Action item:
Write out each entry below exactly. Do not include the images.

Material shown:
########
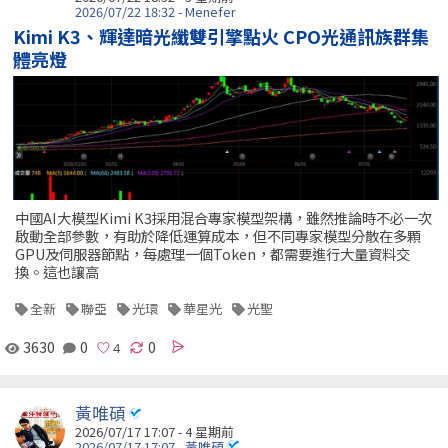
2026/07/22 18:32 - Menefer
Kimi K3、輝達暗光纖雙引擎點火 CPO光通訊族群集
體亮燈
中國AI大模型Kimi K3採用混合專家模型架構，雖然推論時不必一次
啟動全部參數，有助於降低運算成本，但不同專家模型分散在多顆
GPU及伺服器節點，每處理一個Token，都需要進行大量資料交
換。這也讓高
全新
聯亞
光環
華星光
光聖
3630
0
0
黃唯碩
2026/07/17 17:07 - 4 星期前
2026/07/17 17:07 - 黃唯碩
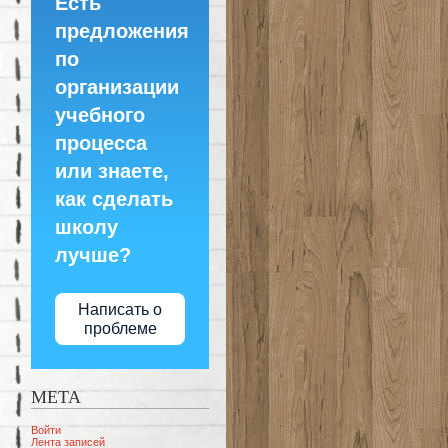
Есть
предложения
по
организации
учебного
процесса
или знаете,
как сделать
школу
лучше?
Написать о
проблеме
МЕТА
Войти
Лента записей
########
Task solution:
2026/07/22 18:32 - Menefer
Kimi K3、輝達暗光纖雙引擎點火 CPO光通訊族群集
體亮燈
中國AI大模型Kimi K3採用混合專家模型架構，雖然推論時不必一次
啟動全部參數，有助於降低運算成本，但不同專家模型分散在多顆
GPU及伺服器節點，每處理一個Token，都需要進行大量資料交
換。這也讓高
全新
聯亞
光環
華星光
光聖
3630
0
0
黃唯碩
2026/07/17 17:07 - 4 星期前
2026/07/17 17:07 - 黃唯碩
Есть
предложения
по
организации
учебного
процесса
или знаете,
как сделать
школу
лучше?
Написать о
проблеме
МЕТА
Войти
Лента записей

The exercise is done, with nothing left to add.